Add butter, sugars, and water to a large saucepan.
Bring to a boil over medium-low heat, stirring constantly.
Remove from heat.
Stir in 1 ¾ cups chocolate chips until melted and combined.
Let cool for 5 minutes.
Whisk in the eggs one at a time, whisking the entire time so you don't get egg pieces in the brownies.
Whisk in the vanilla.
Add the flour, baking soda, cinnamon, cayenne pepper, and salt. Whisk in just until combined.
Stir in remaining chocolate chips.
Pour the batter into the prepared pan.
Bake for 35-50 minutes, or until a wooden toothpick inserted in the center comes out with a few fudgy crumbs. You don't want the toothpick to be clean or the brownies will be overcooked.
Cool to room temperature in the pan on a wire cooling rack.
Cut and serve.
Notes
Butter: I use salted butter in this recipe.

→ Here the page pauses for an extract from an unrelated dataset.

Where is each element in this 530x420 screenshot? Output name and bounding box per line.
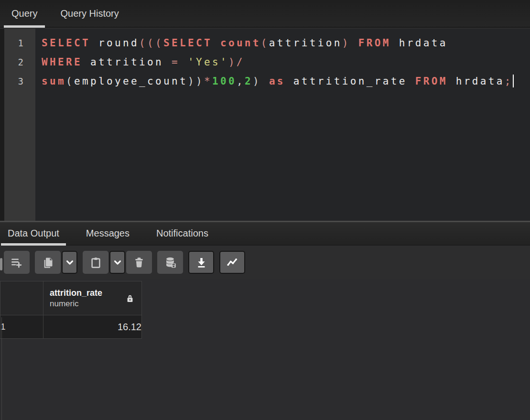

Chocolate chips: If you like sweeter brownies, use semisweet chocolate chips in place of the bittersweet.
Flour: Be sure to use a light touch and properly measure the flour. To measure the flour, sift or stir the flour, lightly spoon into the measuring cup, and level. If you use too much flour, you'll end up with cakier brownies.
Cayenne pepper: You can use an equal amount of chili powder in place of the cayenne pepper. You can also increase the cayenne pepper if you want more spice.
Baking: It's important to slightly underbake brownies to keep them moist and fudgy. This is why it's important to quit baking the brownies when the toothpick comes out with a few fudgy crumbs.